Process group {{ $labels.groupname }} is using {{ $value | humanize }}B of resident memory. (instance {{ $labels.instance }})

  # Threshold of 4GB is arbitrary and depends on the process being monitored. Adjust per group.
- alert: ProcessExporterHighMemoryUsage
  expr: namedprocess_namegroup_memory_bytes{memtype="resident"} > 4e+09
  for: 5m
  labels:
    severity: warning
  annotations:
    summary: Process exporter high memory usage (instance {{ $labels.instance }})
    description: "Process group {{ $labels.groupname }} is using {{ $value | humanize }}B of resident memory. (instance {{ $labels.instance }})\n  VALUE = {{ $value }}\n  LABELS = {{ $labels }}"
warning

1.12.3. Process exporter high CPU usage

Process group {{ $labels.groupname }} is using {{ $value }}% CPU (core-equivalent). (instance {{ $labels.instance }})
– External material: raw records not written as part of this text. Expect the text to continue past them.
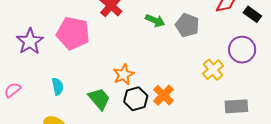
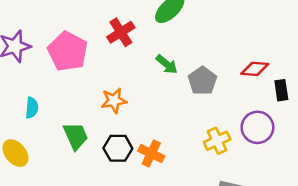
black rectangle: (252, 14) -> (281, 90), turned 30
orange star: (124, 74) -> (114, 101), moved
orange cross: (163, 95) -> (151, 154), turned -35

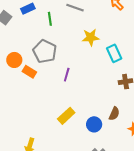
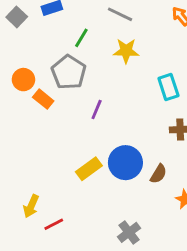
green line: (50, 19) -> (81, 38), moved, turned 32
yellow star: (91, 37) -> (126, 51), moved
blue circle: (94, 124) -> (125, 163), moved, size x1.5

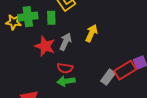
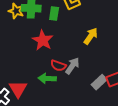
gray arrow: (66, 42) -> (72, 66), moved
green arrow: (66, 81) -> (47, 78), moved

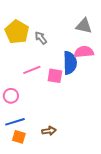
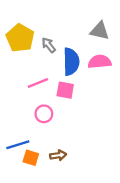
blue semicircle: (70, 63) -> (71, 62), moved
pink circle: (11, 96) -> (44, 114), moved
orange square: (19, 137) -> (31, 158), moved

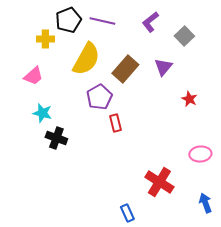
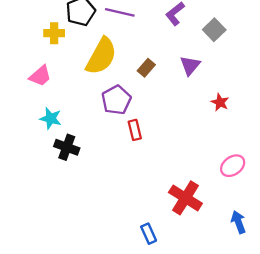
brown rectangle: (125, 69) -> (146, 68), size x0.6
pink ellipse: (200, 154) -> (233, 166), turned -30

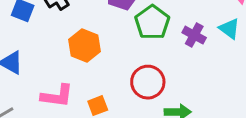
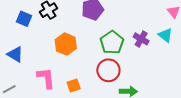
green pentagon: (152, 22) -> (112, 42), moved
pink L-shape: (57, 96) -> (46, 78), turned -105

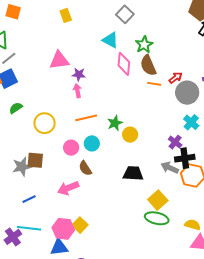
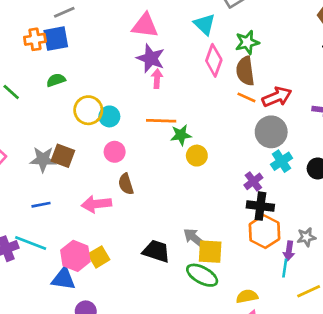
pink triangle: (59, 60) -> (145, 26), moved
purple star: (79, 74) -> (151, 58), size x1.5
red arrow: (176, 78) -> (277, 97), size x1.5
pink arrow: (77, 91) -> (157, 79), moved
gray circle: (187, 93) -> (271, 132), moved
orange line: (86, 118) -> (161, 121), moved
cyan circle: (92, 143) -> (109, 116), moved
gray arrow: (170, 168) -> (194, 238), moved
black trapezoid: (133, 173) -> (156, 251), moved
yellow square: (158, 200) -> (210, 252), turned 30
yellow semicircle: (193, 225) -> (247, 296), turned -42

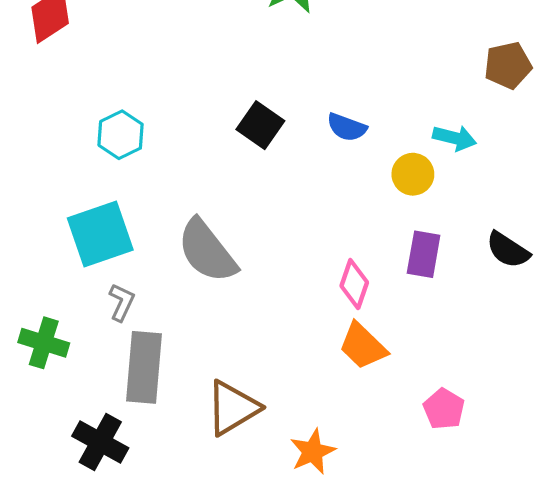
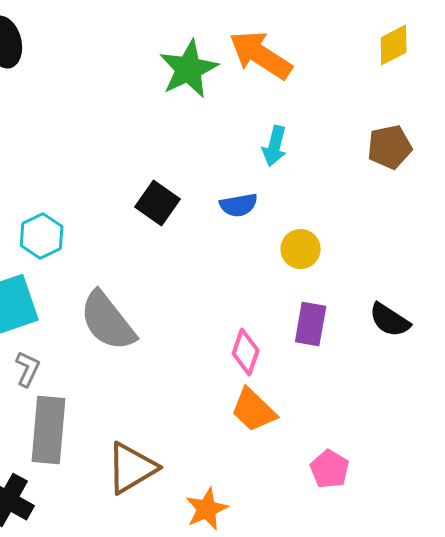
blue semicircle: (347, 127) -> (239, 205), turned -30
cyan hexagon: (121, 135) -> (42, 236), moved
cyan arrow: (455, 138) -> (275, 146), moved, turned 90

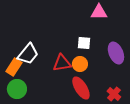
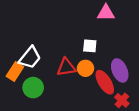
purple ellipse: (116, 53) -> (120, 70), moved
red ellipse: (81, 88) -> (105, 82), moved
green circle: (17, 89) -> (33, 88), moved

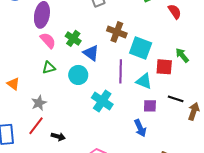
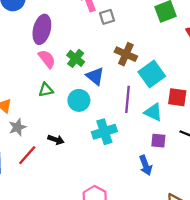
cyan square: (141, 48) -> (152, 74), turned 30
cyan cross: (102, 101) -> (104, 132), turned 35
gray star: (39, 103) -> (17, 127), moved
black arrow: (58, 137) -> (56, 140), moved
  # Value is core-equivalent %: 100% = 1 full core, 200% = 2 cores, etc. Threshold of 80% is per-core. Adjust based on expected workload.
- alert: ProcessExporterHighCPUUsage
  expr: rate(namedprocess_namegroup_cpu_seconds_total[5m]) * 100 > 80
  for: 5m
  labels:
    severity: warning
  annotations:
    summary: Process exporter high CPU usage (instance {{ $labels.instance }})
    description: "Process group {{ $labels.groupname }} is using {{ $value }}% CPU (core-equivalent). (instance {{ $labels.instance }})\n  VALUE = {{ $value }}\n  LABELS = {{ $labels }}"
warning

1.12.4. Process exporter high file descriptor usage

Process group {{ $labels.groupname }} is using more than 80% of its file descriptor limit. (instance {{ $labels.instance }})

- alert: ProcessExporterHighFileDescriptorUsage
  expr: namedprocess_namegroup_worst_fd_ratio > 0.8
  for: 5m
  labels:
    severity: warning
  annotations:
    summary: Process exporter high file descriptor usage (instance {{ $labels.instance }})
    description: "Process group {{ $labels.groupname }} is using more than 80% of its file descriptor limit. (instance {{ $labels.instance }})\n  VALUE = {{ $value }}\n  LABELS = {{ $labels }}"
critical

1.12.5. Process exporter file descriptors exhausted

Process group {{ $labels.groupname }} has nearly exhausted its file descriptor limit. (instance {{ $labels.instance }})

- alert: ProcessExporterFileDescriptorsExhausted
  expr: namedprocess_namegroup_worst_fd_ratio > 0.95
  for: 2m
  labels:
    severity: critical
  annotations:
    summary: Process exporter file descriptors exhausted (instance {{ $labels.instance }})
    description: "Process group {{ $labels.groupname }} has nearly exhausted its file descriptor limit. (instance {{ $labels.instance }})\n  VALUE = {{ $value }}\n  LABELS = {{ $labels }}"
warning

1.12.6. Process exporter high swap usage

Process group {{ $labels.groupname }} is using {{ $value | humanize }}B of swap. (instance {{ $labels.instance }})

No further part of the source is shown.